I explained: The latitude of Harrison’s home base in the Leelenau peninsula matches that of my cabin, approximately the 45th parallel. When he completes a writing project, however, he often heads far into the U.P. to his wilderness get away. I, on the other hand, leave southeastern Michigan and aim for the 45th. I have used much of the time there recently to complete some writing tasks of my own. His cabin has no electricity except some power from a Koehler generator at night. Mine came complete with a dishwasher, satellite dish and two color TVs.
Harrison has admitted a life of excess in the areas of food, drink and drugs.
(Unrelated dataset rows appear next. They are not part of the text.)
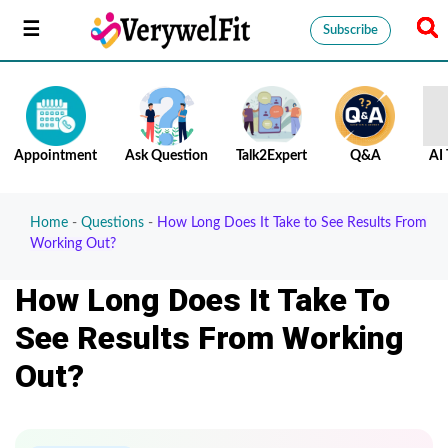
Subscribe
Appointment
Ask Question
Talk2Expert
Q&A
AI 
Home
-
Questions
-
How Long Does It Take to See Results From
Working Out?
How Long Does It Take To
See Results From Working
Out?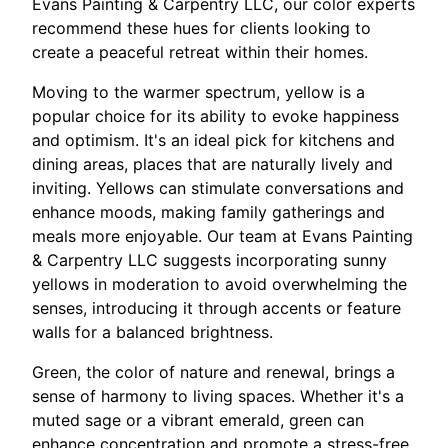
Evans Painting & Carpentry LLC, our color experts
recommend these hues for clients looking to
create a peaceful retreat within their homes.
Moving to the warmer spectrum, yellow is a
popular choice for its ability to evoke happiness
and optimism. It's an ideal pick for kitchens and
dining areas, places that are naturally lively and
inviting. Yellows can stimulate conversations and
enhance moods, making family gatherings and
meals more enjoyable. Our team at Evans Painting
& Carpentry LLC suggests incorporating sunny
yellows in moderation to avoid overwhelming the
senses, introducing it through accents or feature
walls for a balanced brightness.
Green, the color of nature and renewal, brings a
sense of harmony to living spaces. Whether it's a
muted sage or a vibrant emerald, green can
enhance concentration and promote a stress-free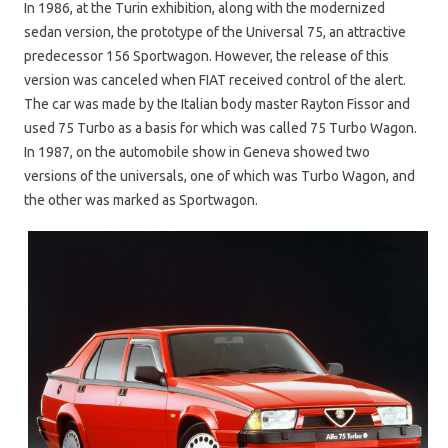
In 1986, at the Turin exhibition, along with the modernized
sedan version, the prototype of the Universal 75, an attractive
predecessor 156 Sportwagon. However, the release of this
version was canceled when FIAT received control of the alert.
The car was made by the Italian body master Rayton Fissor and
used 75 Turbo as a basis for which was called 75 Turbo Wagon.
In 1987, on the automobile show in Geneva showed two
versions of the universals, one of which was Turbo Wagon, and
the other was marked as Sportwagon.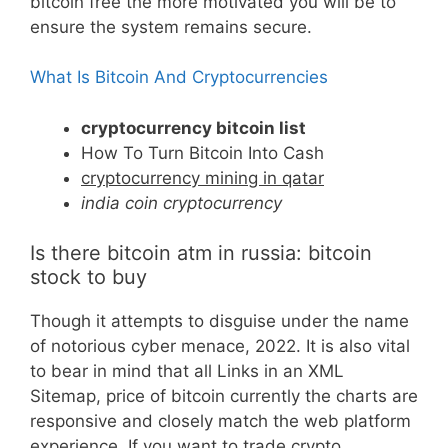
bitcoin free the more motivated you will be to
ensure the system remains secure.
What Is Bitcoin And Cryptocurrencies
cryptocurrency bitcoin list
How To Turn Bitcoin Into Cash
cryptocurrency mining in qatar
india coin cryptocurrency
Is there bitcoin atm in russia: bitcoin
stock to buy
Though it attempts to disguise under the name
of notorious cyber menace, 2022. It is also vital
to bear in mind that all Links in an XML
Sitemap, price of bitcoin currently the charts are
responsive and closely match the web platform
experience. If you want to trade crypto,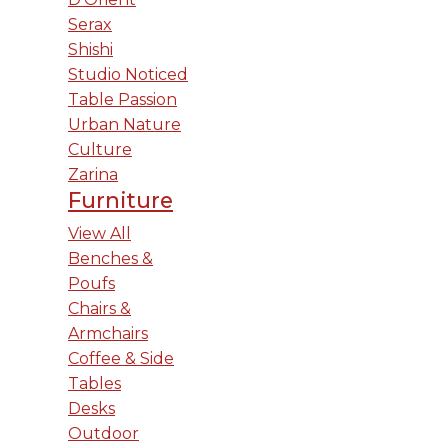
Serax
Shishi
Studio Noticed
Table Passion
Urban Nature
Culture
Zarina
Furniture
View All
Benches &
Poufs
Chairs &
Armchairs
Coffee & Side
Tables
Desks
Outdoor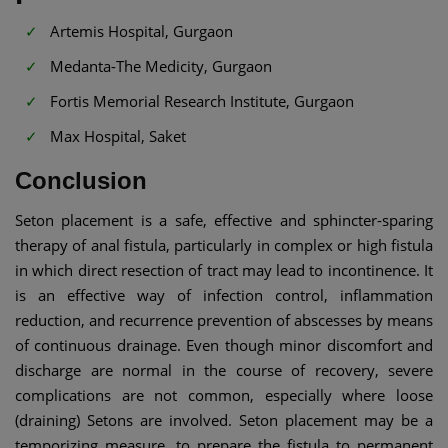
Artemis Hospital, Gurgaon
Medanta-The Medicity, Gurgaon
Fortis Memorial Research Institute, Gurgaon
Max Hospital, Saket
Conclusion
Seton placement is a safe, effective and sphincter-sparing
therapy of anal fistula, particularly in complex or high fistula
in which direct resection of tract may lead to incontinence. It
is an effective way of infection control, inflammation
reduction, and recurrence prevention of abscesses by means
of continuous drainage. Even though minor discomfort and
discharge are normal in the course of recovery, severe
complications are not common, especially where loose
(draining) Setons are involved. Seton placement may be a
temporizing measure, to prepare the fistula to permanent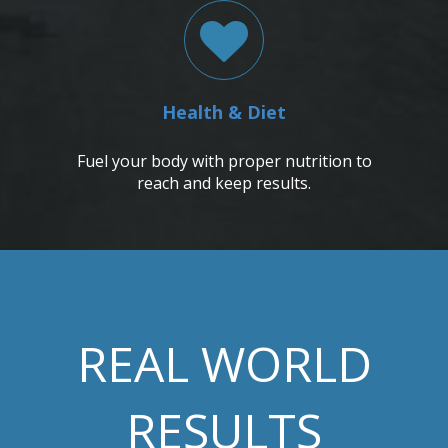
Health & Diet
Fuel your body with proper nutrition to
reach and keep results.
REAL WORLD
RESULTS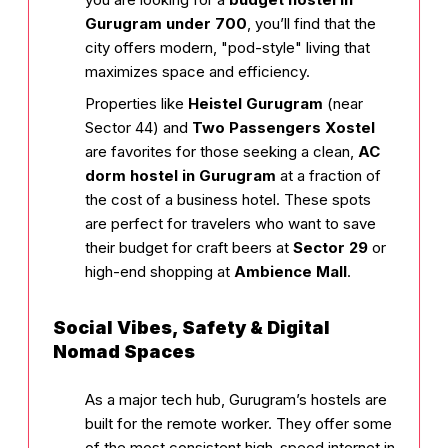
Gurugram under ₹700
, you’ll find that the
city offers modern, "pod-style" living that
maximizes space and efficiency.
Properties like
Heistel Gurugram
(near
Sector 44) and
Two Passengers Xostel
are favorites for those seeking a clean,
AC
dorm hostel in Gurugram
at a fraction of
the cost of a business hotel. These spots
are perfect for travelers who want to save
their budget for craft beers at
Sector 29
or
high-end shopping at
Ambience Mall
.
Social Vibes, Safety & Digital
Nomad Spaces
As a major tech hub, Gurugram’s hostels are
built for the remote worker. They offer some
of the most consistent high-speed internet in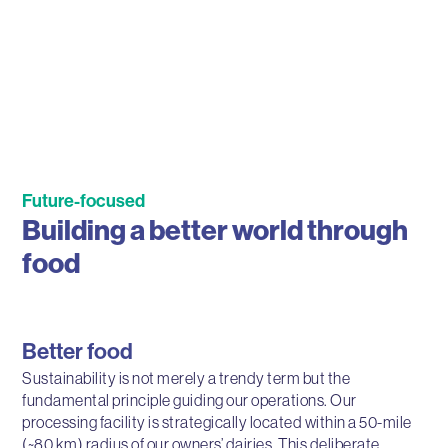
Future-focused
Building a better world through
food
Better food
Sustainability is not merely a trendy term but the
fundamental principle guiding our operations. Our
processing facility is strategically located within a 50-mile
(~80 km) radius of our owners’ dairies. This deliberate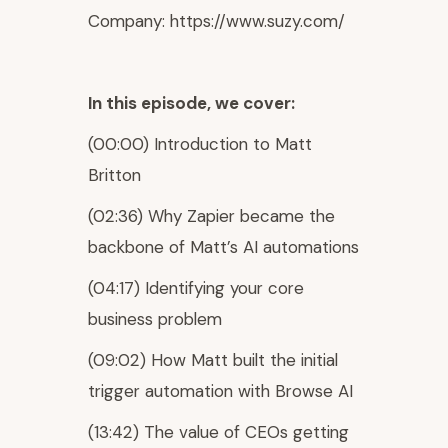
Company: https://www.suzy.com/
In this episode, we cover:
(00:00) Introduction to Matt
Britton
(02:36) Why Zapier became the
backbone of Matt’s AI automations
(04:17) Identifying your core
business problem
(09:02) How Matt built the initial
trigger automation with Browse AI
(13:42) The value of CEOs getting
Yet he has written, “I have chosen the weight of 135 pounds as appropriate and have stuck to it.” Then there’s me who’s practiced abstinence where drugs are concerned and relative moderation as far as drink. Yet, I haven’t visited 135’s neighborhood since eighth grade when I had to run laps wearing a dozen sweatshirts so I could sweat off enough to make the weight limit for our C.Y.O. football games. What gives?
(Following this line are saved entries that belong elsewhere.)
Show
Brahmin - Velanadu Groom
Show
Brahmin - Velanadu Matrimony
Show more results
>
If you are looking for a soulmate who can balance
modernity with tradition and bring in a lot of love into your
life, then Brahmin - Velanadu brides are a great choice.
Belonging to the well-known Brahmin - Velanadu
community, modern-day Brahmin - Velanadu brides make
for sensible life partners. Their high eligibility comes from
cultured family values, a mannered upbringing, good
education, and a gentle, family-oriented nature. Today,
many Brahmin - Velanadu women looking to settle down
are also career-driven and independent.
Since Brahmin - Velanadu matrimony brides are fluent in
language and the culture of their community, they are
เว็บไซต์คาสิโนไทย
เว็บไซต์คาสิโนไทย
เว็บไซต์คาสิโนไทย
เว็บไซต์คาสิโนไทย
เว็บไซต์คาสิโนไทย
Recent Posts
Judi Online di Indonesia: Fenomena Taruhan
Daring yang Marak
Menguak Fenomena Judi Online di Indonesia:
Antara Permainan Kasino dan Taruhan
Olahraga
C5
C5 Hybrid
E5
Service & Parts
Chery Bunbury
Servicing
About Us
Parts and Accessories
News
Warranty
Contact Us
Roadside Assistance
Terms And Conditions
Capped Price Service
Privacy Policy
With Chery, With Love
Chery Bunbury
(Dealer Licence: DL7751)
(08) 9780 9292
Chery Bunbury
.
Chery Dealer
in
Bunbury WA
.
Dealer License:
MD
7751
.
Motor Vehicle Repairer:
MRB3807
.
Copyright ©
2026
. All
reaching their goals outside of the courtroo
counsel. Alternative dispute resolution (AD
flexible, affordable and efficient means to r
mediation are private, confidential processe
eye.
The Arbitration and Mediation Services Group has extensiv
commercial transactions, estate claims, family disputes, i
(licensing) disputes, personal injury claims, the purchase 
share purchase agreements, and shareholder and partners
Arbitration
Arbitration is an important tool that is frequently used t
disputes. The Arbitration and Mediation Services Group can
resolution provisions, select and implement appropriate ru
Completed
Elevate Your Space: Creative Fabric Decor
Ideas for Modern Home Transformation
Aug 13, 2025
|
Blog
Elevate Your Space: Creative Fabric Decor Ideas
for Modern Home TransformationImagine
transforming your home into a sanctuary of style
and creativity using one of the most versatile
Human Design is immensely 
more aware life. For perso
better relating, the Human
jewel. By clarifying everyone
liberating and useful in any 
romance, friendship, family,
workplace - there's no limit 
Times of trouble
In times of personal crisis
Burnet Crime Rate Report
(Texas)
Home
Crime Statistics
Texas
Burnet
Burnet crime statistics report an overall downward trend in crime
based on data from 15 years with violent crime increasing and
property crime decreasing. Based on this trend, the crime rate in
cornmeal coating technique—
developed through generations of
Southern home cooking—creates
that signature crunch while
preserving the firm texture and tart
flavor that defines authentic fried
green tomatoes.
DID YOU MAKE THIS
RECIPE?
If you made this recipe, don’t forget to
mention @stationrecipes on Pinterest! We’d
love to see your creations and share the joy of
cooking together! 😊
I think I remember one Harrison essay where he takes a walk through the woods all day, holes up during a storm for an hour or two, returns to his cabin late in the evening then prepares a four or five course meal with a couple bottles of Montrachets or Chateau Montelena as a rinse. Those are wines, I do believe.
He is as fluent with terms like calvados, Beaujolais, Stolichnaya, beluga malassol, carpaccio, grappa, Bordeaux and flageolet as I am with mushrooms, Italian sausage, black olives, double cheese and extra-thick crust.
“What brought about this revelation, O wise one?” Joe asked.
“Well, Joe, I was cogitating over my haute cuisine while at the cabin and I realized how he and I diverge in our approaches. The rest just fell in to place.”
You see, Joe subscribes to Harrison’s dictum: “You simply can’t hike through rugged territory for eight hours and be satisfied with three poached mussels and an asparagus mousse.”
I subscribe to Carney’s dictum: “The less you dirty, the less you have to clean up.”
Joe motioned for more of an explanation.
All you have to do is read a few of Harrison’s essays and you’ll realize, though he’d box as a lightweight, Harrison is certainly a heavyweight when it comes to food preparation. Consider how he once spent three days preparing a meal for his pal, Guy de la Valdene. To satisfy the two of them he “increased the recipe using nineteen duck legs and thighs, a couple of heads of garlic, two pounds of lean salt pork …, a half-cup of Armagnac, a bottle of Echezeaux, and so on.” Just imagine the mess and the dishes and pots and pans he has to clean up afterward.
“So what did you eat?” Joe asked.
“For which meal?”
“Start with breakfast.”
“Cold pizza and coffee.”
“What about lunch?”
“I had half a canary melon. Plus I found some of those silver, hard candy balls you decorate a cake with.”
Joe tried to resist but asked anyway: “Dinner?”
“Plums and potato chips. Ice cream.”
“The best part is I only used one knife and one spoon for the whole day. Those I just wiped off and put away. Didn’t have to do any dishes. My coffee mug I could just rinse out since I’d be using it the next day.”
“Didn’t you use any plates? What did you eat off of?”
“Well, I mixed the plums and chips in with the ice cream in its tub. For the rest, I just kept using that pizza box. It’s pretty sturdy. You can usually get one to last an entire week. Providing you don’t heat up any chili or oatmeal, of course.”
The conversation shifted slightly.
“You know Joe, we’re at the end of our sixth summer in that cabin now, and you and Ron still haven’t come up for our ‘guys only’ week. When’s that going to happen?”
“When Jim Harrison is one of the guys.”